TASK STATEMENT
Make the copy match the entries below exactly, with no pictures carried over.

··· STUDY MATERIAL ···

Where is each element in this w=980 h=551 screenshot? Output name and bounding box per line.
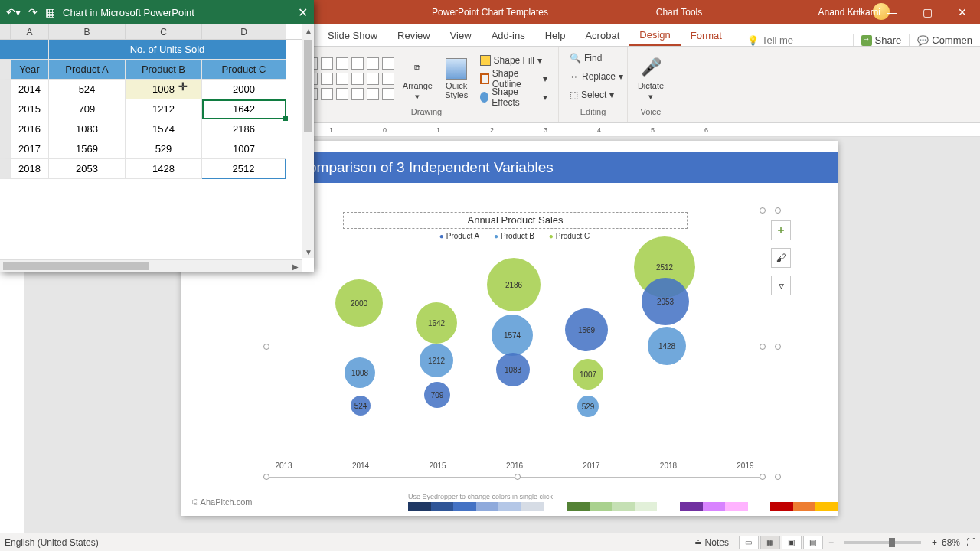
- scroll-thumb-h[interactable]: [3, 262, 149, 270]
- excel-horizontal-scrollbar[interactable]: ▶: [0, 259, 302, 272]
- bubble-b-2015[interactable]: 1212: [420, 344, 453, 377]
- bubble-b-2014[interactable]: 1008: [345, 357, 375, 388]
- zoom-out-icon[interactable]: −: [828, 537, 834, 548]
- comments-button[interactable]: Commen: [910, 34, 980, 46]
- view-reading-icon[interactable]: ▣: [782, 536, 802, 549]
- excel-vertical-scrollbar[interactable]: ▲ ▼: [302, 24, 314, 258]
- bubble-a-2018[interactable]: 2053: [642, 278, 689, 325]
- maximize-icon[interactable]: ▢: [910, 0, 945, 24]
- chart-data-excel-window[interactable]: ↶▾ ↷ ▦ Chart in Microsoft PowerPoint ✕ A…: [0, 0, 314, 272]
- col-header-d[interactable]: D: [202, 24, 286, 39]
- col-header-b[interactable]: B: [49, 24, 126, 39]
- tab-review[interactable]: Review: [387, 24, 440, 46]
- zoom-level[interactable]: 68%: [942, 537, 960, 548]
- zoom-in-icon[interactable]: +: [932, 537, 937, 548]
- arrange-button[interactable]: ⧉Arrange▾: [402, 55, 433, 102]
- scroll-thumb-v[interactable]: [304, 40, 312, 132]
- view-normal-icon[interactable]: ▭: [739, 536, 759, 549]
- shape-fill-menu[interactable]: Shape Fill ▾: [480, 52, 547, 69]
- tab-help[interactable]: Help: [535, 24, 576, 46]
- select-all-corner[interactable]: [0, 24, 11, 39]
- undo-icon[interactable]: ↶▾: [6, 6, 21, 18]
- zoom-slider[interactable]: [844, 541, 921, 544]
- microphone-icon: 🎤: [639, 55, 663, 80]
- legend-item-a[interactable]: Product A: [439, 232, 479, 240]
- view-sorter-icon[interactable]: ▦: [760, 536, 780, 549]
- bubble-b-2018[interactable]: 1428: [648, 327, 686, 365]
- excel-close-icon[interactable]: ✕: [298, 5, 308, 20]
- table-row: 2018 2053 1428 2512: [0, 159, 314, 179]
- scroll-up-icon[interactable]: ▲: [302, 24, 314, 37]
- chart-legend[interactable]: Product A Product B Product C: [266, 232, 763, 240]
- bubble-b-2016[interactable]: 1574: [492, 315, 533, 356]
- merged-header-cell[interactable]: No. of Units Sold: [49, 40, 286, 60]
- cell-pa-header[interactable]: Product A: [49, 60, 126, 80]
- scroll-right-icon[interactable]: ▶: [289, 260, 302, 272]
- quick-styles-button[interactable]: Quick Styles: [441, 58, 472, 99]
- excel-title-bar[interactable]: ↶▾ ↷ ▦ Chart in Microsoft PowerPoint ✕: [0, 0, 314, 24]
- tell-me-search[interactable]: Tell me: [747, 34, 793, 46]
- excel-grid[interactable]: A B C D No. of Units Sold Year Product A…: [0, 24, 314, 272]
- select-button[interactable]: ⬚Select ▾: [570, 86, 614, 103]
- chart-plot-area[interactable]: 2000 1008 524 1642 1212 709 2186 1574 10…: [274, 244, 755, 458]
- quick-styles-icon: [446, 58, 467, 80]
- notes-button[interactable]: ≐ Notes: [694, 537, 729, 548]
- scroll-down-icon[interactable]: ▼: [302, 246, 314, 258]
- minimize-icon[interactable]: —: [874, 0, 910, 24]
- close-icon[interactable]: ✕: [945, 0, 980, 24]
- find-button[interactable]: 🔍Find: [570, 50, 602, 67]
- cell-c-2014[interactable]: 1008: [126, 80, 202, 99]
- legend-item-b[interactable]: Product B: [494, 232, 534, 240]
- replace-button[interactable]: ↔Replace ▾: [570, 68, 623, 85]
- selected-cell-d3[interactable]: 1642: [202, 99, 286, 119]
- chart-elements-button[interactable]: ＋: [771, 220, 791, 240]
- col-header-c[interactable]: C: [126, 24, 202, 39]
- ribbon-display-options-icon[interactable]: ▭: [839, 0, 874, 24]
- shape-outline-menu[interactable]: Shape Outline ▾: [480, 70, 547, 87]
- chart-styles-button[interactable]: 🖌: [771, 248, 791, 268]
- chart-object[interactable]: Annual Product Sales Product A Product B…: [266, 210, 763, 478]
- row-header-merged: No. of Units Sold: [0, 40, 314, 60]
- share-button[interactable]: Share: [853, 34, 910, 46]
- shapes-gallery[interactable]: [305, 57, 394, 100]
- color-palette-strip[interactable]: [408, 502, 838, 511]
- legend-item-c[interactable]: Product C: [549, 232, 590, 240]
- edit-data-icon[interactable]: ▦: [45, 6, 55, 18]
- column-headers-row: A B C D: [0, 24, 314, 40]
- bubble-a-2015[interactable]: 709: [424, 382, 450, 408]
- dictate-button[interactable]: 🎤Dictate▾: [638, 55, 664, 102]
- cell-pc-header[interactable]: Product C: [202, 60, 286, 80]
- group-label-editing: Editing: [570, 107, 616, 121]
- status-bar: English (United States) ≐ Notes ▭ ▦ ▣ ▤ …: [0, 533, 980, 551]
- language-status[interactable]: English (United States): [5, 537, 99, 548]
- fit-to-window-icon[interactable]: ⛶: [966, 537, 975, 548]
- bubble-a-2016[interactable]: 1083: [496, 353, 530, 386]
- slide-title-banner[interactable]: omparison of 3 Independent Variables: [272, 152, 838, 183]
- bubble-c-2015[interactable]: 1642: [416, 302, 457, 344]
- view-slideshow-icon[interactable]: ▤: [803, 536, 823, 549]
- bubble-c-2017[interactable]: 1007: [573, 359, 603, 390]
- chart-title[interactable]: Annual Product Sales: [343, 212, 688, 229]
- tab-chart-design[interactable]: Design: [629, 24, 680, 46]
- chart-tools-contextual-tab[interactable]: Chart Tools: [637, 0, 721, 24]
- tab-addins[interactable]: Add-ins: [482, 24, 535, 46]
- row-subheaders: Year Product A Product B Product C: [0, 60, 314, 80]
- window-controls: ▭ — ▢ ✕: [839, 0, 980, 24]
- cell-year-header[interactable]: Year: [0, 60, 49, 80]
- bubble-c-2014[interactable]: 2000: [335, 279, 383, 327]
- bubble-c-2016[interactable]: 2186: [487, 258, 541, 311]
- chart-filters-button[interactable]: ▿: [771, 276, 791, 295]
- bubble-a-2014[interactable]: 524: [351, 396, 371, 416]
- tab-acrobat[interactable]: Acrobat: [575, 24, 629, 46]
- tab-view[interactable]: View: [440, 24, 482, 46]
- share-icon: [861, 35, 872, 46]
- replace-icon: ↔: [570, 71, 579, 82]
- cell-pb-header[interactable]: Product B: [126, 60, 202, 80]
- col-header-a[interactable]: A: [11, 24, 49, 39]
- tab-slideshow[interactable]: Slide Show: [318, 24, 387, 46]
- tab-chart-format[interactable]: Format: [681, 24, 732, 46]
- shape-effects-menu[interactable]: Shape Effects ▾: [480, 89, 547, 106]
- bubble-b-2017[interactable]: 529: [577, 396, 599, 417]
- bubble-a-2017[interactable]: 1569: [565, 308, 608, 351]
- redo-icon[interactable]: ↷: [28, 6, 38, 18]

···

WRITTEN RESPONSE
Where is each element in this w=980 h=551 screenshot? Output name and bounding box per line.
- scroll-thumb-h[interactable]: [3, 262, 149, 270]
- excel-horizontal-scrollbar[interactable]: ▶: [0, 259, 302, 272]
- bubble-b-2015[interactable]: 1212: [420, 344, 453, 377]
- bubble-b-2014[interactable]: 1008: [345, 357, 375, 388]
- zoom-out-icon[interactable]: −: [828, 537, 834, 548]
- comments-button[interactable]: Commen: [910, 34, 980, 46]
- view-reading-icon[interactable]: ▣: [782, 536, 802, 549]
- excel-vertical-scrollbar[interactable]: ▲ ▼: [302, 24, 314, 258]
- bubble-a-2018[interactable]: 2053: [642, 278, 689, 325]
- maximize-icon[interactable]: ▢: [910, 0, 945, 24]
- chart-data-excel-window[interactable]: ↶▾ ↷ ▦ Chart in Microsoft PowerPoint ✕ A…: [0, 0, 314, 272]
- col-header-d[interactable]: D: [202, 24, 286, 39]
- col-header-b[interactable]: B: [49, 24, 126, 39]
- tab-review[interactable]: Review: [387, 24, 440, 46]
- zoom-level[interactable]: 68%: [942, 537, 960, 548]
- zoom-in-icon[interactable]: +: [932, 537, 937, 548]
- arrange-button[interactable]: ⧉Arrange▾: [402, 55, 433, 102]
- scroll-thumb-v[interactable]: [304, 40, 312, 132]
- view-normal-icon[interactable]: ▭: [739, 536, 759, 549]
- shape-fill-menu[interactable]: Shape Fill ▾: [480, 52, 547, 69]
- tab-help[interactable]: Help: [535, 24, 576, 46]
- select-all-corner[interactable]: [0, 24, 11, 39]
- undo-icon[interactable]: ↶▾: [6, 6, 21, 18]
- zoom-slider[interactable]: [844, 541, 921, 544]
- microphone-icon: 🎤: [639, 55, 663, 80]
- legend-item-a[interactable]: Product A: [439, 232, 479, 240]
- view-sorter-icon[interactable]: ▦: [760, 536, 780, 549]
- bubble-b-2018[interactable]: 1428: [648, 327, 686, 365]
- excel-close-icon[interactable]: ✕: [298, 5, 308, 20]
- table-row: 2018 2053 1428 2512: [0, 159, 314, 179]
- scroll-up-icon[interactable]: ▲: [302, 24, 314, 37]
- chart-legend[interactable]: Product A Product B Product C: [266, 232, 763, 240]
- bubble-b-2016[interactable]: 1574: [492, 315, 533, 356]
- merged-header-cell[interactable]: No. of Units Sold: [49, 40, 286, 60]
- cell-pa-header[interactable]: Product A: [49, 60, 126, 80]
- scroll-right-icon[interactable]: ▶: [289, 260, 302, 272]
- quick-styles-button[interactable]: Quick Styles: [441, 58, 472, 99]
- excel-title-bar[interactable]: ↶▾ ↷ ▦ Chart in Microsoft PowerPoint ✕: [0, 0, 314, 24]
- tell-me-search[interactable]: Tell me: [747, 34, 793, 46]
- excel-grid[interactable]: A B C D No. of Units Sold Year Product A…: [0, 24, 314, 272]
- select-button[interactable]: ⬚Select ▾: [570, 86, 614, 103]
- chart-plot-area[interactable]: 2000 1008 524 1642 1212 709 2186 1574 10…: [274, 244, 755, 458]
- quick-styles-icon: [446, 58, 467, 80]
- notes-button[interactable]: ≐ Notes: [694, 537, 729, 548]
- scroll-down-icon[interactable]: ▼: [302, 246, 314, 258]
- minimize-icon[interactable]: —: [874, 0, 910, 24]
- close-icon[interactable]: ✕: [945, 0, 980, 24]
- find-button[interactable]: 🔍Find: [570, 50, 602, 67]
- cell-c-2014[interactable]: 1008: [126, 80, 202, 99]
- legend-item-b[interactable]: Product B: [494, 232, 534, 240]
- replace-button[interactable]: ↔Replace ▾: [570, 68, 623, 85]
- selected-cell-d3[interactable]: 1642: [202, 99, 286, 119]
- chart-elements-button[interactable]: ＋: [771, 220, 791, 240]
- col-header-c[interactable]: C: [126, 24, 202, 39]
- ribbon-display-options-icon[interactable]: ▭: [839, 0, 874, 24]
- shape-outline-menu[interactable]: Shape Outline ▾: [480, 70, 547, 87]
- chart-styles-button[interactable]: 🖌: [771, 248, 791, 268]
- chart-object[interactable]: Annual Product Sales Product A Product B…: [266, 210, 763, 478]
- row-header-merged: No. of Units Sold: [0, 40, 314, 60]
- share-button[interactable]: Share: [853, 34, 910, 46]
- shapes-gallery[interactable]: [305, 57, 394, 100]
- color-palette-strip[interactable]: [408, 502, 838, 511]
- legend-item-c[interactable]: Product C: [549, 232, 590, 240]
- edit-data-icon[interactable]: ▦: [45, 6, 55, 18]
- column-headers-row: A B C D: [0, 24, 314, 40]
- bubble-a-2015[interactable]: 709: [424, 382, 450, 408]
- dictate-button[interactable]: 🎤Dictate▾: [638, 55, 664, 102]
- cell-pc-header[interactable]: Product C: [202, 60, 286, 80]
- group-label-editing: Editing: [570, 107, 616, 121]
- status-bar: English (United States) ≐ Notes ▭ ▦ ▣ ▤ …: [0, 533, 980, 551]
- language-status[interactable]: English (United States): [5, 537, 99, 548]
- fit-to-window-icon[interactable]: ⛶: [966, 537, 975, 548]
- bubble-a-2016[interactable]: 1083: [496, 353, 530, 386]
- slide-title-banner[interactable]: omparison of 3 Independent Variables: [272, 152, 838, 183]
- bubble-c-2015[interactable]: 1642: [416, 302, 457, 344]
- view-slideshow-icon[interactable]: ▤: [803, 536, 823, 549]
- bubble-c-2017[interactable]: 1007: [573, 359, 603, 390]
- chart-title[interactable]: Annual Product Sales: [343, 212, 688, 229]
- tab-chart-design[interactable]: Design: [629, 24, 680, 46]
- chart-tools-contextual-tab[interactable]: Chart Tools: [637, 0, 721, 24]
- tab-addins[interactable]: Add-ins: [482, 24, 535, 46]
- row-subheaders: Year Product A Product B Product C: [0, 60, 314, 80]
- window-controls: ▭ — ▢ ✕: [839, 0, 980, 24]
- cell-year-header[interactable]: Year: [0, 60, 49, 80]
- bubble-c-2014[interactable]: 2000: [335, 279, 383, 327]
- bubble-c-2016[interactable]: 2186: [487, 258, 541, 311]
- chart-filters-button[interactable]: ▿: [771, 276, 791, 295]
- bubble-a-2014[interactable]: 524: [351, 396, 371, 416]
- tab-acrobat[interactable]: Acrobat: [575, 24, 629, 46]
- tab-view[interactable]: View: [440, 24, 482, 46]
- share-icon: [861, 35, 872, 46]
- replace-icon: ↔: [570, 71, 579, 82]
- cell-pb-header[interactable]: Product B: [126, 60, 202, 80]
- col-header-a[interactable]: A: [11, 24, 49, 39]
- tab-slideshow[interactable]: Slide Show: [318, 24, 387, 46]
- tab-chart-format[interactable]: Format: [681, 24, 732, 46]
- shape-effects-menu[interactable]: Shape Effects ▾: [480, 89, 547, 106]
- bubble-b-2017[interactable]: 529: [577, 396, 599, 417]
- bubble-a-2017[interactable]: 1569: [565, 308, 608, 351]
- redo-icon[interactable]: ↷: [28, 6, 38, 18]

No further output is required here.